_BRIEF_. In the entries below, tally the lines that contain the string "Artículo", then state that number alone.

START MATERIAL PROVIDED

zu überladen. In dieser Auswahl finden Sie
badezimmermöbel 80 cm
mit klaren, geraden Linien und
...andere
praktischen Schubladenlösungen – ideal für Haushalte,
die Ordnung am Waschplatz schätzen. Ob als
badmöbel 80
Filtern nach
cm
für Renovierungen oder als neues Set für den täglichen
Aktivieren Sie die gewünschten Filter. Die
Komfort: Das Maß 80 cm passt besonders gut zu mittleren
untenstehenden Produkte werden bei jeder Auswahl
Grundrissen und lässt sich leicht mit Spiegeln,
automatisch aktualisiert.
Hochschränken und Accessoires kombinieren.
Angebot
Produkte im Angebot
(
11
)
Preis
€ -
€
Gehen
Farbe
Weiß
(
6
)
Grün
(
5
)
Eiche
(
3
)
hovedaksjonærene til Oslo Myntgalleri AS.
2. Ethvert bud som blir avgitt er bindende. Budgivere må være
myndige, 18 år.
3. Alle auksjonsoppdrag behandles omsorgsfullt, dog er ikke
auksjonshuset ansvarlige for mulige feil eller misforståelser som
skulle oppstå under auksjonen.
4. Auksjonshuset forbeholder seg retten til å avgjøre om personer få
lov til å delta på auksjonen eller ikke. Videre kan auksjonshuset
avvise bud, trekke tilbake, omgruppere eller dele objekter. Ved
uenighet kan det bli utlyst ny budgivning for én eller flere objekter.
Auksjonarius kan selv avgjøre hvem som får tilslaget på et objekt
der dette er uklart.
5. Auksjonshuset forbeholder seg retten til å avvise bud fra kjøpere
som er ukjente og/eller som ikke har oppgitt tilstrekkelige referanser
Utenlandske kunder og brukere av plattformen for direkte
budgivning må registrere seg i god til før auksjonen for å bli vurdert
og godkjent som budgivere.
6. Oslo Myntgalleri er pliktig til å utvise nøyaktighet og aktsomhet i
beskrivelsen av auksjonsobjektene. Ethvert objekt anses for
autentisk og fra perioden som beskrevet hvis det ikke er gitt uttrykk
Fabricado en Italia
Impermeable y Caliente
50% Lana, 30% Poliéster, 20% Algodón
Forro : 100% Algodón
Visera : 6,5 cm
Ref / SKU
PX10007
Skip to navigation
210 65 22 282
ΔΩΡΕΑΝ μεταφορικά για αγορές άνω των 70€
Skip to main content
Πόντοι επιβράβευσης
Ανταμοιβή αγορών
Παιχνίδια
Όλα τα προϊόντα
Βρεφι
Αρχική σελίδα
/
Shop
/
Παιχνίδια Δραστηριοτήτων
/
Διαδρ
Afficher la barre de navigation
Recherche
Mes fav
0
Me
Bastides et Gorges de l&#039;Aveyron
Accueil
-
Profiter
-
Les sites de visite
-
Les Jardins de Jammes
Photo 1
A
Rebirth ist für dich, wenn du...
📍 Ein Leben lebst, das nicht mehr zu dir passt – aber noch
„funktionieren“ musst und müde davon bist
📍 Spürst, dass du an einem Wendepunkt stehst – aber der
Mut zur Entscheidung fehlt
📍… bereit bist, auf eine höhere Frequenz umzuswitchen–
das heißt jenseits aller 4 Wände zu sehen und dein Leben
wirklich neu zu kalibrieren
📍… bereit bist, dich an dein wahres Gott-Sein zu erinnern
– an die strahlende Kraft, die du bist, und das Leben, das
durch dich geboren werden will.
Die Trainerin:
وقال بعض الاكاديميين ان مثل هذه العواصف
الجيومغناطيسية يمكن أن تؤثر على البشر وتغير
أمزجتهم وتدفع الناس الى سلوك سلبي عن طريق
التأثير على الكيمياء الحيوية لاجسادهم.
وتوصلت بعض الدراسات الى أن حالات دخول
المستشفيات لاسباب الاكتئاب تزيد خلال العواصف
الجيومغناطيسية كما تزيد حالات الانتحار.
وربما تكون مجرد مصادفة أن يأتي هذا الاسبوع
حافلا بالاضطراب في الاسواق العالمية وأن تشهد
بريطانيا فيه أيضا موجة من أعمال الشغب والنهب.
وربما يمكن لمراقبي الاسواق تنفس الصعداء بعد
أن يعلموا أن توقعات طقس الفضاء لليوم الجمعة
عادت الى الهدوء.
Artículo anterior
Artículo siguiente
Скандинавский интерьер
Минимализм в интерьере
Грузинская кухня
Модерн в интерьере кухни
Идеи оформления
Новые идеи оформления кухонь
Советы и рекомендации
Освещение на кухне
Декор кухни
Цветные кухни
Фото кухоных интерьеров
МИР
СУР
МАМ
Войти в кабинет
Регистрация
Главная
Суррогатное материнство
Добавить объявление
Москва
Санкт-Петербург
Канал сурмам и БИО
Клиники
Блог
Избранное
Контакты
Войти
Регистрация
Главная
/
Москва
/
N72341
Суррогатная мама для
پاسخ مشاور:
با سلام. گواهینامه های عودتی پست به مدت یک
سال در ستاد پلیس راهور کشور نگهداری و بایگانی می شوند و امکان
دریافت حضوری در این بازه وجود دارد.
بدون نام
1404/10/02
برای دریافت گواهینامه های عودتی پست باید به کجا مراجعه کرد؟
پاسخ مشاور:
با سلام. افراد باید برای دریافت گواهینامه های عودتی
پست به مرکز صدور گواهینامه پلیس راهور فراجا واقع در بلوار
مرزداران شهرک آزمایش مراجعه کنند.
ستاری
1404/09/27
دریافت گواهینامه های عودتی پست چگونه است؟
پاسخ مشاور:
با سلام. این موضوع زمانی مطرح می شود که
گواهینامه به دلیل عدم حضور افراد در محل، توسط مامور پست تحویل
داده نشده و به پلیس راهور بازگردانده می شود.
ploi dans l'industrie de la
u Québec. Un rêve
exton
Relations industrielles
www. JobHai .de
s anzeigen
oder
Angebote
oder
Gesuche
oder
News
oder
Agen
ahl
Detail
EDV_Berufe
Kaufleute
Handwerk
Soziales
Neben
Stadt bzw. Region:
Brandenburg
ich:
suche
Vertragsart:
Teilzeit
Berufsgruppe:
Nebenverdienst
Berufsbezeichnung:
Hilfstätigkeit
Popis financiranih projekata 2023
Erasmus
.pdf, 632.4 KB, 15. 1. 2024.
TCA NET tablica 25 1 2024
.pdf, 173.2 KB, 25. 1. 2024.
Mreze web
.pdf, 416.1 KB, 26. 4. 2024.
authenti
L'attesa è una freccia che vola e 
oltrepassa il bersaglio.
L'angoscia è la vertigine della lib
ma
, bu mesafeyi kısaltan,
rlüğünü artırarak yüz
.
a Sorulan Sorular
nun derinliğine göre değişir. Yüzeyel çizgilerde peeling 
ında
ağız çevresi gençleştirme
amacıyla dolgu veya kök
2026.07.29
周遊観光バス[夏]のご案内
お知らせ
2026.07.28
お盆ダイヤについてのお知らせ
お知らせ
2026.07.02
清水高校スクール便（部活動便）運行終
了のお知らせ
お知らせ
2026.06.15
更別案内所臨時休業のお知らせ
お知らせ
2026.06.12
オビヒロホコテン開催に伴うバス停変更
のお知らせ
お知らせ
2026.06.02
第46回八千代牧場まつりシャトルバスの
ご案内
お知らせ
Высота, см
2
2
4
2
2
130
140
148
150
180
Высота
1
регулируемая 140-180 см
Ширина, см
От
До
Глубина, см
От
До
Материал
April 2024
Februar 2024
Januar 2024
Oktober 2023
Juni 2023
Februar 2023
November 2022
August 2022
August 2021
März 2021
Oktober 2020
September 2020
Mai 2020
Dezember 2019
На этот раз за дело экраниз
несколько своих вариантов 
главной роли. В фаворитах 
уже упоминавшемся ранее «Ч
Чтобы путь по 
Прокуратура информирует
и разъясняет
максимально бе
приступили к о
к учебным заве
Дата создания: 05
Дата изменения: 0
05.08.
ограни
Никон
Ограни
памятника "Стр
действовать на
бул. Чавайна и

END MATERIAL PROVIDED

_TASK OUTPUT_. 2